As an industry, biopharma is relatively well protected relying as it does on the collective, rather than individual, purse. But the winds of change are fairly fierce. Even those who have always considered they have a job and a house for life are feeling a lot less secure as they enter 2009 than they did going into 2008. Those who still have jobs may well be working for new owners. Those who no longer have a regular wage are doubtless plotting a whole new way of life.

Jacky Law


So, in an effort to restore some of the feel-good factor that traditionally accompanies New Year's Day, and as someone who hasn't had a regular wage for years, I want to offer some reasons for optimism:

  • Some big biotechs are doing well. MedImmune, which was bought by AstraZeneca in 2007, is doubling the size of its HQ in Gaithersburg (MD, USA), and hiring staff. Its payroll expanded by 800 in 2008 and will do the same in 2009. Biogen Idec also increased its workforce by 10% last year.

  • Global generic sales should continue to grow, especially after governments start to repair the devastation inflicted from massive spending to bolster the economy. Generics may not be as sexy as the innovative sector, but they still need to be packaged, marketed, distributed and sold, which all translates into jobs. According to Deutsche Bank analyst, Barbar Ryan, twothirds of prescriptions worldwide are now for generic drugs. Two years ago, the figure was approximately 50%.

  • The blockbuster is not dead. When drugs work in areas such as cancer people want them. The EvaluatePharma forecast database shows Roche/Genentech's Avastin will be the number one drug in 2014, with global sales of more than US$12 billion. Moreover, the EvaluatePharma news service, EP Vantage, reports: "Last year [2007], 121 products attained the magical US$1 billion in sales level, while forecasts for 2014 expect 149 drugs to be accorded the same status.

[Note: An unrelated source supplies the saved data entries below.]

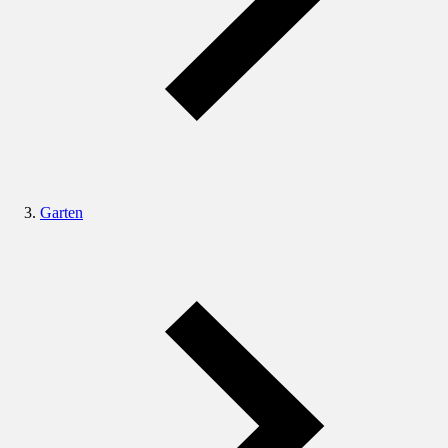
Garten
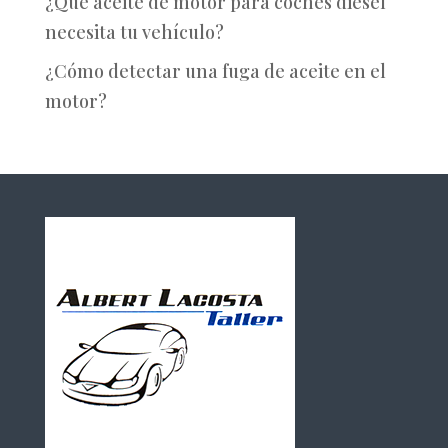
¿Qué aceite de motor para coches diésel
necesita tu vehículo?
¿Cómo detectar una fuga de aceite en el
motor?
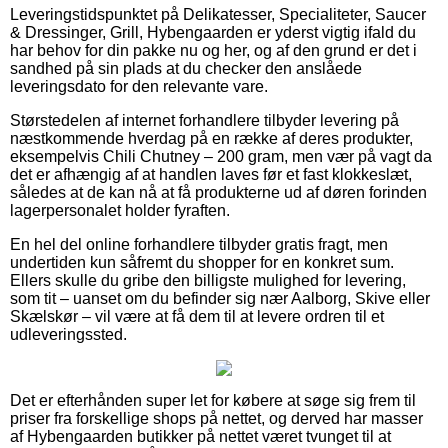
Leveringstidspunktet på Delikatesser, Specialiteter, Saucer
& Dressinger, Grill, Hybengaarden er yderst vigtig ifald du
har behov for din pakke nu og her, og af den grund er det i
sandhed på sin plads at du checker den anslåede
leveringsdato for den relevante vare.
Størstedelen af internet forhandlere tilbyder levering på
næstkommende hverdag på en række af deres produkter,
eksempelvis Chili Chutney – 200 gram, men vær på vagt da
det er afhængig af at handlen laves før et fast klokkeslæt,
således at de kan nå at få produkterne ud af døren forinden
lagerpersonalet holder fyraften.
En hel del online forhandlere tilbyder gratis fragt, men
undertiden kun såfremt du shopper for en konkret sum.
Ellers skulle du gribe den billigste mulighed for levering,
som tit – uanset om du befinder sig nær Aalborg, Skive eller
Skælskør – vil være at få dem til at levere ordren til et
udleveringssted.
Det er efterhånden super let for købere at søge sig frem til
priser fra forskellige shops på nettet, og derved har masser
af Hybengaarden butikker på nettet været tvunget til at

Meanwhile, the average annual sales of the top ten drugs in 2007 of US$6.23 billion is set to rise to an average of US$7.04 billion by 2014."

  • The multiblockbuster sales that Avastin is expected to earn are some vindication of Genentech's flexible working policies regarding its researchers. The urgent quest for new breakthroughs may make such thinking more widespread. Companies may be restructuring their R&D effort to be more focused on growth areas, but it is the restructuring of the creative mindset that is arguably more important. Napoleone Ferrara, Avastin's originating scientist, has famously said he was only able to discover how new blood vessels grow to feed a tumour — Avastin's central selling point — because he had been given the time to do so. A policy then in operation at Genentech said that a quarter of a researcher's time should be spent on projects of their own choosing.

  • The high costs accompanying drugs that people actually want should mean the public becomes more engaged in what biopharma companies do. This is already happening with the cancer and Alzheimer's drugs, and it will doubtless continue as other medicines are not reimbursed. Dialogue with the public is, of course, double-edged but, in the UK at least, it is a question of so far, so good with public pressure largely responsible for a recent decision by the National Institute of healthcare and Clinical Excellence (NICE) to reverse a negative finding on four cancer drugs. What public pressure essentially did was raise the bar by which NICE decides if a drug represents value for money for the NHS.

Which brings us back to the subject of new beginnings at the start of 2009. A keen survival instinct latches onto anything that offers hope and works with that to create the new beginnings for themselves and their families. That hope may come from operating in a growth area or in a company large enough to withstand the storm. But it may also come from something much more fundamental that applies even to the most dispensable: that necessity is the mother of invention, no one or nothing changes unless it has to. I know; I have been freelance for years. I also know that not having a job is not the same as being idle.